Maurício Reolon: "O esporte em si não é o mais importante do esporte" - Esportes - Pioneiro

Coluna Digital27/05/2017 | 17h20Atualizada em 27/05/2017 | 17h20

Maurício Reolon: "O esporte em si não é o mais importante do esporte"

Medalhas, títulos, vitórias são apenas consequência de algo muito maior

Maurício Reolon: "O esporte em si não é o mais importante do esporte" André Ávila/Agencia RBS
Foto: André Ávila / Agencia RBS

Primeiro, preciso deixar claro que não estou e nem quero fazer qualquer alusão política ou partidária. É uma opinião que foge de qualquer parâmetro neste sentido e que já me incomoda há muito tempo, bem antes de todo a situação envolvendo o Fiesporte de Caxias do Sul. O fato é que o esporte em si não é o mais importante do esporte.

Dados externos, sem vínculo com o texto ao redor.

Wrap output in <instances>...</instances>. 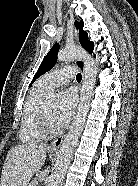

É que, no meu caso, o esporte não é apenas um assunto à parte, que não está inserido na sociedade. Foi assim que aprendi com meu pai. Acompanhava ele em jogos de campeonatos amadores da cidade e achava aquilo o máximo. Não só o jogo, é bom deixar claro. Era todo o ambiente, as amizades, as parcerias.

Depois, com uns 11 ou 12 anos, ele me colocou em uma escolinha de futsal. Sem qualquer habilidade, correndo todo desajeitado, e com a certeza de que não seria um atleta, vivi ali, com uma galera simples e sem qualquer pompa, alguns dos melhores momentos da minha transição de infância para a adolescência.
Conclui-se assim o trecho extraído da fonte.